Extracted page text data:
----

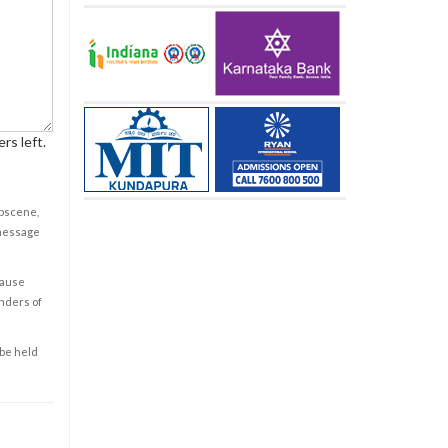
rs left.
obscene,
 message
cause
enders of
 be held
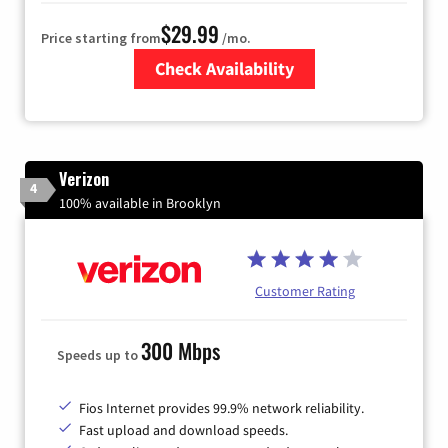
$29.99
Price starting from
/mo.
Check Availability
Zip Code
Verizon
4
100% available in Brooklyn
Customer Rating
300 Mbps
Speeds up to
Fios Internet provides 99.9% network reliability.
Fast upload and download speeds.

----

* Task requirements *
Please keep every line of the data the same when you reproduce it, and keep every picture out.

* Problem solution *
rs left.
obscene,
 message
cause
enders of
 be held
$29.99
Price starting from
/mo.
Check Availability
Zip Code
Verizon
4
100% available in Brooklyn
Customer Rating
300 Mbps
Speeds up to
Fios Internet provides 99.9% network reliability.
Fast upload and download speeds.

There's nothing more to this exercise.